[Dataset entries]
______

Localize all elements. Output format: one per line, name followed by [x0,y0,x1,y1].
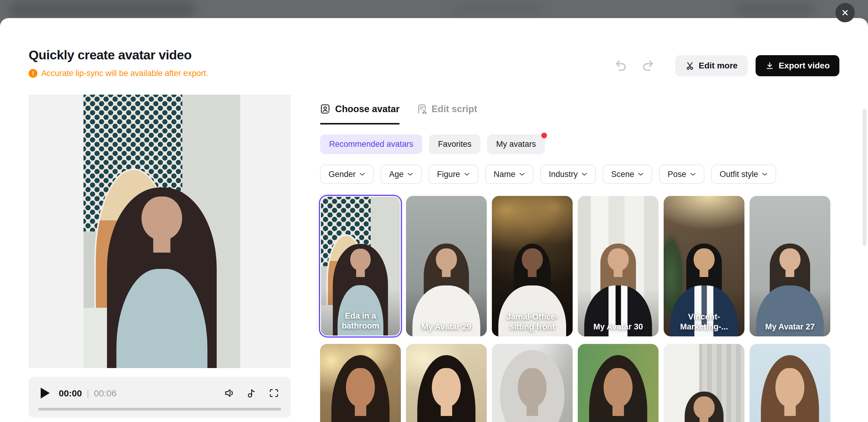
filter-age[interactable]: Age [381,164,422,184]
fullscreen-button[interactable] [268,387,280,399]
chevron-down-icon [407,173,413,176]
avatar-card[interactable] [492,344,572,422]
person-face [779,248,801,271]
tab-edit-script-label: Edit script [432,104,477,115]
filter-label: Pose [668,170,686,179]
avatar-card[interactable]: Jamal-Office-sitting front [492,196,572,336]
filter-label: Name [494,170,516,179]
avatar-name: My Avatar 30 [583,322,654,332]
edit-script-icon [416,104,427,115]
avatar-card[interactable] [406,344,487,422]
filter-scene[interactable]: Scene [603,164,652,184]
avatar-photo [749,196,830,336]
player-bar: 00:00 | 00:06 [29,377,291,418]
avatar-card[interactable] [664,344,744,422]
person-face [350,249,371,271]
person-face [693,248,715,271]
filter-label: Industry [549,170,578,179]
avatar-name: My Avatar 29 [411,322,482,332]
avatar-card[interactable]: My Avatar 30 [578,196,658,336]
avatar-person [578,355,658,422]
avatar-name: Vincent-Marketing-... [669,312,740,332]
chevron-down-icon [581,173,587,176]
pill-favorites[interactable]: Favorites [429,134,480,154]
avatar-card[interactable]: My Avatar 27 [749,196,830,336]
download-icon [765,61,774,70]
edit-more-label: Edit more [699,61,738,70]
avatar-card[interactable] [320,344,401,422]
avatar-person [84,187,240,368]
player-icons [223,387,280,399]
person-face [693,396,715,419]
filter-label: Gender [329,170,355,179]
filter-industry[interactable]: Industry [540,164,596,184]
export-video-button[interactable]: Export video [755,55,839,76]
person-face [432,368,461,407]
avatar-photo [406,196,487,336]
scrollbar-thumb[interactable] [863,109,867,246]
undo-button[interactable] [614,59,627,73]
redo-icon [641,59,655,73]
chevron-down-icon [464,173,470,176]
filter-label: Outfit style [720,170,758,179]
filter-label: Age [389,170,404,179]
avatar-person [492,355,572,422]
choose-avatar-icon [320,104,331,115]
screen: Quickly create avatar video ! Accurate l… [0,0,868,422]
person-face [346,368,375,407]
notice-text: Accurate lip-sync will be available afte… [41,69,208,78]
person-face [522,248,543,271]
tiktok-preview-button[interactable] [246,387,258,399]
play-button[interactable] [41,388,50,398]
filter-name[interactable]: Name [485,164,533,184]
video-still [84,95,240,368]
filter-outfit-style[interactable]: Outfit style [711,164,776,184]
avatar-card-eda[interactable]: Eda in a bathroom [320,196,401,336]
close-icon [841,8,849,17]
chevron-down-icon [690,173,696,176]
avatar-person [664,392,744,422]
person-face [608,248,629,271]
tab-choose-avatar[interactable]: Choose avatar [320,102,400,116]
avatar-card[interactable] [578,344,658,422]
export-video-label: Export video [778,61,830,70]
chevron-down-icon [762,173,768,176]
time-separator: | [87,388,89,398]
pill-my-avatars[interactable]: My avatars [487,134,545,154]
speaker-icon [223,387,236,399]
avatar-photo [749,344,830,422]
filter-label: Scene [611,170,634,179]
time-display: 00:00 | 00:06 [59,388,117,398]
video-preview[interactable] [84,95,240,368]
undo-icon [614,59,627,73]
volume-button[interactable] [223,387,236,399]
avatar-card[interactable]: My Avatar 29 [406,196,487,336]
edit-more-button[interactable]: Edit more [675,55,748,76]
filter-figure[interactable]: Figure [429,164,478,184]
progress-bar[interactable] [38,408,281,411]
pill-recommended-avatars[interactable]: Recommended avatars [320,134,422,154]
total-time: 00:06 [94,388,117,398]
avatar-card[interactable] [749,344,830,422]
avatar-photo [406,344,487,422]
avatar-photo [492,344,572,422]
filter-label: Figure [437,170,460,179]
avatar-card[interactable]: Vincent-Marketing-... [664,196,744,336]
filter-bar: Gender Age Figure Name Industry Scene [320,164,776,184]
filter-pose[interactable]: Pose [659,164,704,184]
chevron-down-icon [638,173,644,176]
person-face [436,248,457,271]
avatar-person [320,355,401,422]
header-actions: Edit more Export video [614,55,839,76]
avatar-name: Jamal-Office-sitting front [497,312,568,332]
person-face [775,368,804,407]
tab-edit-script[interactable]: Edit script [416,102,477,116]
avatar-photo [578,196,658,336]
chevron-down-icon [359,173,365,176]
filter-gender[interactable]: Gender [320,164,374,184]
person-face [604,368,632,407]
lip-sync-notice: ! Accurate lip-sync will be available af… [29,69,208,78]
close-button[interactable] [835,3,855,22]
avatar-photo [578,344,658,422]
redo-button[interactable] [641,59,655,73]
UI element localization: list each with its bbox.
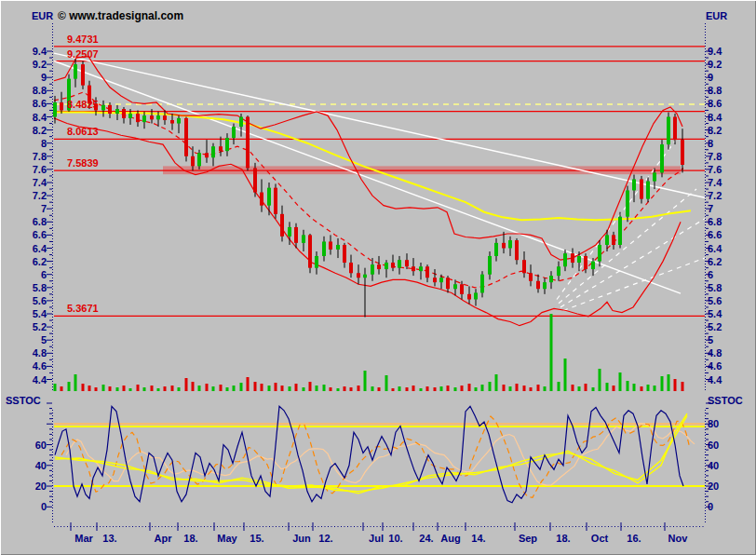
price-tick-label: 8.6 <box>708 98 722 109</box>
volume-bar <box>489 382 492 391</box>
candle-body <box>336 245 340 250</box>
price-tick-label: 5.2 <box>708 321 722 332</box>
price-tick-label: 4.4 <box>708 374 722 386</box>
candle-body <box>605 235 609 245</box>
candle-body <box>267 188 271 206</box>
candle-body <box>391 263 395 268</box>
candle-body <box>377 264 381 269</box>
candle-body <box>122 109 126 118</box>
candle-body <box>74 64 77 79</box>
candle-body <box>322 241 326 256</box>
volume-bar <box>261 384 263 391</box>
candle-body <box>211 146 215 157</box>
volume-bar <box>240 383 243 391</box>
volume-bar <box>109 386 112 391</box>
volume-bar <box>316 386 318 391</box>
price-tick-label: 9.4 <box>0 46 47 57</box>
volume-bar <box>206 384 209 391</box>
volume-bar <box>412 386 415 391</box>
candle-body <box>288 227 291 237</box>
volume-bar <box>668 374 670 391</box>
candle-body <box>480 275 484 293</box>
candle-body <box>618 217 622 245</box>
candle-body <box>108 105 112 114</box>
volume-bar <box>157 388 160 391</box>
volume-bar <box>599 369 601 391</box>
candle-body <box>81 64 85 86</box>
price-tick-label: 7.4 <box>708 177 722 188</box>
candle-body <box>253 168 257 192</box>
sstoc-label-left: SSTOC <box>6 395 41 406</box>
candle-body <box>433 278 437 282</box>
candle-body <box>667 117 670 145</box>
price-tick-label: 5.6 <box>0 295 47 306</box>
price-tick-label: 7.2 <box>708 190 722 201</box>
candle-body <box>563 253 567 266</box>
candle-body <box>150 115 154 119</box>
price-tick-label: 5.4 <box>0 308 47 319</box>
price-tick-label: 4.6 <box>0 360 47 372</box>
volume-bar <box>358 386 360 391</box>
candle-body <box>177 118 181 124</box>
chart-canvas <box>0 0 756 555</box>
candle-body <box>453 284 457 289</box>
price-tick-label: 9.2 <box>0 59 47 70</box>
date-tick-label: 16. <box>614 533 655 544</box>
candle-body <box>446 278 450 289</box>
volume-bar <box>247 377 250 391</box>
candle-body <box>294 227 298 243</box>
volume-bar <box>192 382 195 391</box>
volume-bar <box>613 386 615 391</box>
volume-bar <box>530 387 533 391</box>
candle-body <box>60 102 63 110</box>
candle-body <box>191 156 195 167</box>
candle-body <box>128 114 132 118</box>
lower-band-line <box>54 118 681 326</box>
candle-body <box>653 172 656 181</box>
volume-bar <box>585 384 587 391</box>
price-tick-label: 8.8 <box>0 85 47 96</box>
white-downtrend-1 <box>54 53 705 197</box>
volume-bar <box>151 386 154 391</box>
price-tick-label: 8 <box>708 138 713 149</box>
sstoc-fast-line <box>55 406 683 503</box>
sstoc-tick-label: 0 <box>708 501 713 512</box>
price-tick-label: 8.4 <box>0 112 47 123</box>
candle-body <box>170 120 174 124</box>
volume-bar <box>558 382 560 391</box>
candle-body <box>515 240 519 260</box>
candle-body <box>302 235 305 242</box>
volume-bar <box>426 386 429 391</box>
volume-bar <box>226 387 229 391</box>
price-tick-label: 7.2 <box>0 190 47 201</box>
candle-body <box>225 138 229 151</box>
volume-bar <box>254 382 257 391</box>
volume-bar <box>220 385 223 391</box>
price-tick-label: 4.8 <box>0 347 47 359</box>
volume-bar <box>509 386 512 391</box>
candle-body <box>405 260 409 266</box>
sstoc-label-right: SSTOC <box>708 395 743 406</box>
sstoc-tick-label: 40 <box>0 460 47 471</box>
candle-body <box>315 256 318 268</box>
candle-body <box>598 245 601 262</box>
sstoc-tick-label: 20 <box>0 481 47 492</box>
volume-bar <box>606 383 609 391</box>
volume-bar <box>461 386 464 391</box>
candle-body <box>101 105 105 111</box>
sstoc-tick-label: 0 <box>0 501 47 512</box>
volume-bar <box>503 385 506 391</box>
volume-bar <box>495 374 498 391</box>
volume-bar <box>682 382 684 391</box>
volume-bar <box>74 374 77 391</box>
price-tick-label: 7.8 <box>0 151 47 162</box>
price-tick-label: 9.4 <box>708 46 722 57</box>
volume-bar <box>447 386 450 391</box>
volume-bar <box>95 387 98 391</box>
candle-body <box>439 278 443 282</box>
volume-bar <box>123 386 126 391</box>
volume-bar <box>550 314 553 391</box>
volume-bar <box>516 384 519 391</box>
volume-bar <box>420 388 423 391</box>
price-tick-label: 9.2 <box>708 59 722 70</box>
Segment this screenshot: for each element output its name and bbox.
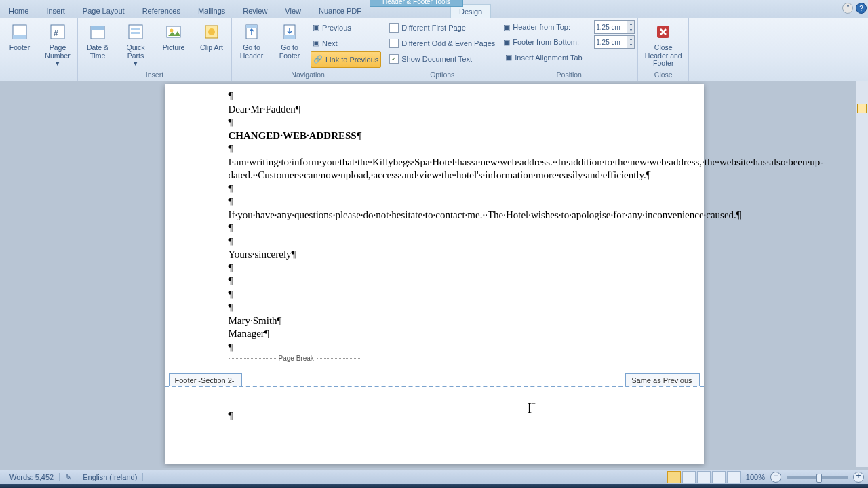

______

What to do
When the string "sitting" appears in a line of the records above, that line is to be copied.

Response box
avatar-card[interactable]: Jamal-Office-sitting front [492,196,572,336]
avatar-name: Jamal-Office-sitting front [497,312,568,332]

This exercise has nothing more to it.